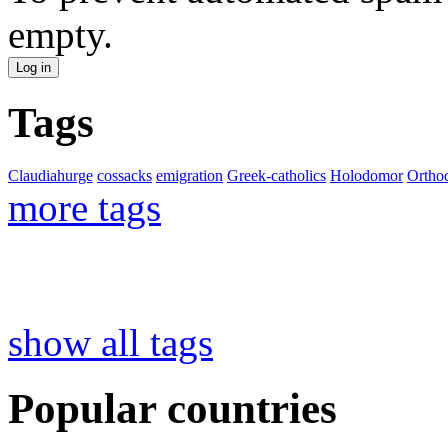
empty.
Tags
Claudiahurge
cossacks
emigration
Greek-catholics
Holodomor
Ortho
more tags
show all tags
Popular countries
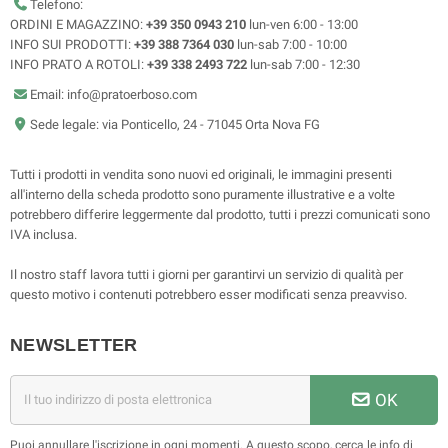
Telefono:
ORDINI E MAGAZZINO:
+39 350 0943 210
lun-ven 6:00 - 13:00
INFO SUI PRODOTTI:
+39 388 7364 030
lun-sab 7:00 - 10:00
INFO PRATO A ROTOLI:
+39 338 2493 722
lun-sab 7:00 - 12:30
Email: info@pratoerboso.com
Sede legale: via Ponticello, 24 - 71045 Orta Nova FG
Tutti i prodotti in vendita sono nuovi ed originali, le immagini presenti
all'interno della scheda prodotto sono puramente illustrative e a volte
potrebbero differire leggermente dal prodotto, tutti i prezzi comunicati sono
IVA inclusa.
Il nostro staff lavora tutti i giorni per garantirvi un servizio di qualità per
questo motivo i contenuti potrebbero esser modificati senza preavviso.
NEWSLETTER
OK
Puoi annullare l'iscrizione in ogni momenti. A questo scopo, cerca le info di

Task instructions
Except for the pictures, copy the material above exactly.

Task answer
empty.
Tags
Claudiahurge
cossacks
emigration
Greek-catholics
Holodomor
Ortho
more tags
show all tags
Popular countries
Telefono:
ORDINI E MAGAZZINO:
+39 350 0943 210
lun-ven 6:00 - 13:00
INFO SUI PRODOTTI:
+39 388 7364 030
lun-sab 7:00 - 10:00
INFO PRATO A ROTOLI:
+39 338 2493 722
lun-sab 7:00 - 12:30
Email: info@pratoerboso.com
Sede legale: via Ponticello, 24 - 71045 Orta Nova FG
Tutti i prodotti in vendita sono nuovi ed originali, le immagini presenti
all'interno della scheda prodotto sono puramente illustrative e a volte
potrebbero differire leggermente dal prodotto, tutti i prezzi comunicati sono
IVA inclusa.
Il nostro staff lavora tutti i giorni per garantirvi un servizio di qualità per
questo motivo i contenuti potrebbero esser modificati senza preavviso.
NEWSLETTER
OK
Puoi annullare l'iscrizione in ogni momenti. A questo scopo, cerca le info di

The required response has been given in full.